The following text is taken from the National Register of Historic Places Registration Form to describe this structure's history:
An approximately 28' wide space between two adjoining buildings, construction of the 75' long Chautauqua Walk followed publication of the following statement in the 'Ashland Semi-Weekly Tidings', "The lot on Main Street next to the Pioneer Store has been purchased by the Chautauqua Association and is being cleared and made into a suitable entrance to the temple." The foundation of the Chautauqua Temple provided the basis for the first Elizabethan Theater of the Oregon Shakespeare Festival and today the well-landscaped Chautauqua Walk leads to the OSFA's "Bowmer Theater" and the brick courtyard on Pioneer Street. Embedded bronze letter spell out "Chautauqua Park" at the East Main street entry. The Chautauqua Walk was elevated as a contributing element in the Ashland Plaza area, considered eligible by the Oregon SHPO. It retains high integrity to its original design and has significant associations with the development of the Chautauqua festival in Ashland.
What the NRHP registration form doesn't mention is the history behind the former Chautauqua Temple. Before the current Shakespeare festival existed on this property, there was the Chautauqua organization which included a dome-like building that held regular meetings promoting self-improvement and other educational seminars in the late 1800s and early 1900s. I've located two online resources that highlight this movement. The first article reads:
What did Ashland inhabitants do before movies, the internet or the Shakespeare festival dropped anchor? How did the early inhabitants of our town spend their Friday nights and weekends? One major source of entertainment was in the intellectual fulfillment of the local Chautauqua group.

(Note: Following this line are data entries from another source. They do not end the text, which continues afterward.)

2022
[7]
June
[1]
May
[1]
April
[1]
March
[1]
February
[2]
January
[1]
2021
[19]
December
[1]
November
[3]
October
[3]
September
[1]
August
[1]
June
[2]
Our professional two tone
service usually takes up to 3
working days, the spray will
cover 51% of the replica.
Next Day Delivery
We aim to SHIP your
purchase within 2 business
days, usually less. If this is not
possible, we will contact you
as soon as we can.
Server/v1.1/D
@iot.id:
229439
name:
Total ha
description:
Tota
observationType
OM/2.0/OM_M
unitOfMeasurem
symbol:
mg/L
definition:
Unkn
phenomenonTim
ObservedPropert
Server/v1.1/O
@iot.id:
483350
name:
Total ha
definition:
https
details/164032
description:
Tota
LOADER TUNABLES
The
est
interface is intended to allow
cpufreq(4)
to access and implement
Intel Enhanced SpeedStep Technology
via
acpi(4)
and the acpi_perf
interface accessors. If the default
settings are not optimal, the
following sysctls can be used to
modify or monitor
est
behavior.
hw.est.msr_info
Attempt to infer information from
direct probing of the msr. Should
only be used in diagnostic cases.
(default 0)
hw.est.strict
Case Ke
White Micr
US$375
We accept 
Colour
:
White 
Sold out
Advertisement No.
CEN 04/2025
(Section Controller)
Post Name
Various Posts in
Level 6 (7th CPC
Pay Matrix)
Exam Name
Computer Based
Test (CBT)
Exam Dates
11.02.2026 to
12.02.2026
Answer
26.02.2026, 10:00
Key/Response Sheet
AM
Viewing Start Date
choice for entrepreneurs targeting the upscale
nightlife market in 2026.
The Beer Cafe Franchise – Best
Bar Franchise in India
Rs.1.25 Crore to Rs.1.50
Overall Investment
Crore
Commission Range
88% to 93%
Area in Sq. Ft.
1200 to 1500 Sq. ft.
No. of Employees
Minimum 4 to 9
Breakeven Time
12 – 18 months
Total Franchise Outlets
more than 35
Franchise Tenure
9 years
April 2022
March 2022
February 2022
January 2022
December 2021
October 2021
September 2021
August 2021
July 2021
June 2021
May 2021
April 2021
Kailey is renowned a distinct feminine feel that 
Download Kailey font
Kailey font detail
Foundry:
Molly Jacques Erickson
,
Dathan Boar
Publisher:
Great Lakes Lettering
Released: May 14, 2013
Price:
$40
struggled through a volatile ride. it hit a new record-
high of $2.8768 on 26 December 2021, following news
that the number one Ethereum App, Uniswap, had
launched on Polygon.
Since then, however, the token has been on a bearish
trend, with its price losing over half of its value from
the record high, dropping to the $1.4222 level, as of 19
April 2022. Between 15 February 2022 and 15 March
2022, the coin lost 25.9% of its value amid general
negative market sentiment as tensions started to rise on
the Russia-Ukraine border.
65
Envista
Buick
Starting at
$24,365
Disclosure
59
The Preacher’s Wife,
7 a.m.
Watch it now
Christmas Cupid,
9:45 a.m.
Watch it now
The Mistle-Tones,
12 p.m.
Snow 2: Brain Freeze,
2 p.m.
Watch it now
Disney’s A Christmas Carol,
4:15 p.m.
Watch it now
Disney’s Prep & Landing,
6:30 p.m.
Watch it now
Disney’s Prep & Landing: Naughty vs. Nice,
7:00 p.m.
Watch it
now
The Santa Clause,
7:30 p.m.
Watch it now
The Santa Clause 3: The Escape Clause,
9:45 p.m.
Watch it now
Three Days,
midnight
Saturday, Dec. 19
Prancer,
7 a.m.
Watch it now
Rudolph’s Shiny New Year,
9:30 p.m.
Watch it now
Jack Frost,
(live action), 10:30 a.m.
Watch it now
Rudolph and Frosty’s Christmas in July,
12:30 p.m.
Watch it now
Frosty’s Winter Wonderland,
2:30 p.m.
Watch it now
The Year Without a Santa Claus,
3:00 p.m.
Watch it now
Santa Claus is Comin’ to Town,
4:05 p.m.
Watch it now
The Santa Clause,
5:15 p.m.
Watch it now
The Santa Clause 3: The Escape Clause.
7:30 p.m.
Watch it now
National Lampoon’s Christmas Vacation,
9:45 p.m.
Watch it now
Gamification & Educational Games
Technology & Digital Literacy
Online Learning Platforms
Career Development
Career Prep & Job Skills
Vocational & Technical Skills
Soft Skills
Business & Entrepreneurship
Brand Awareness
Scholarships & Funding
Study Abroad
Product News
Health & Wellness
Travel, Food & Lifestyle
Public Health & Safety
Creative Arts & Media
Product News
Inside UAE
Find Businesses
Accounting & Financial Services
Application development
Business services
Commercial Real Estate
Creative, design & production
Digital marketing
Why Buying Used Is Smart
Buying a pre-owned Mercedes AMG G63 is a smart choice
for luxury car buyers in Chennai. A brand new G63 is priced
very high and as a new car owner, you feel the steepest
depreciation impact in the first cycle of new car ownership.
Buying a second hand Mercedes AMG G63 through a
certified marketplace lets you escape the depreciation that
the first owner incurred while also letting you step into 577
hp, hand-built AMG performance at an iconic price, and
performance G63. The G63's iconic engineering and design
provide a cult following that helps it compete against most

The Ashland Chautauqua organization emerged as an offshoot of the original New York group. The name comes from the location of the first meeting, Lake Chautauqua, where Methodist minister John Heyl Vincent organized an event to train Sunday School teachers. By 1885, the idea had spread throughout the country, and in 1893 Ashland had its first Assembly of the far less religious program which existed at that time.
Throughout the next several decades, the ten day events, which prioritized self-improvement and education, thrived. Residents from the area flocked to the beehive-shaped Chautauqua building to hear speakers from orator William Jennings Bryan (who visited in 1897) to the common attorney present their views on the issues which captivated the region at the time, promote moral lives or simply play America’s Pastime. As the Chautauqua events grew, the attendance grew to the point where the thousand the building sat was insufficient, and some speakers had to move outside.
Just when it appeared that the event had become a permanent part of our town, societal changes began to bring it to an end. In the early 1920s, the widespread introduction of the radio and movie houses sucked the interests of residents away. Thus, by the end of the decade the movement had come to an end.
However, the academic effect that the Chautauqua groups had could not be erased without a trace. As a result, in 1935, the Oregon Shakespeare Festival, an annual event at the time, came storming into town. Reminiscent of the tremendous influence the performances of the decades before had on it’s development, the first several festivals occurred at the old Chautauqua building. Thus, although it may have a different name today, our free time is occupied by much of the same as it was for the original inhabitants of our valley.
The second article to highlight the Chautauqua movement reads:
Chautauqua had its roots in camp meetings, annual summer gatherings held by evangelical Christian sects during the nineteenth century. In 1874, Methodist minister John Heyl Vincent organized a special camp meeting by the shores of New York’s Lake Chautauqua to train Sunday school teachers. This first Chautauqua Assembly included lectures, classes, and recreational activities.
The Chautauqua idea quickly took hold across the country. In 1885, a small meeting was organized in Canby, Oregon, but this Chautauqua only lasted a year. Both Ashland and Gladstone organized more lasting Chautauquas in 1893. By this time the meetings had become non-denominational and partly secularized.
According to one local newspaper, the Chautauqua societies of Oregon were the “promoters of moral as well as intellectual culture.” The popular ten-day events featured concerts, group prayers, lectures by noted orators, baseball games, and classes on everything from geology to physical fitness.
Although Ashland’s original Chautauqua building—a beehive-shaped structure built in 1893—seated 1,000 people, hundreds were sometimes turned away from the more popular lectures. When William Jennings Bryan—a popular political figure known as the “silver-tongued orator”—came to Ashland in 1897, he attracted so many people that he was forced to give his lecture outside.
The Chautauqua circuit slowly faded away in the 1920s, the victim of radio and motion pictures. The once popular event did not completely disappear, however. The original meeting at Lake Chautauqua is still held annually, and many state humanities councils have recently revived the Chautauqua idea. The Oregon Shakespeare Festival, an annual event first organized in 1935, takes place at the old Ashland Chautauqua site.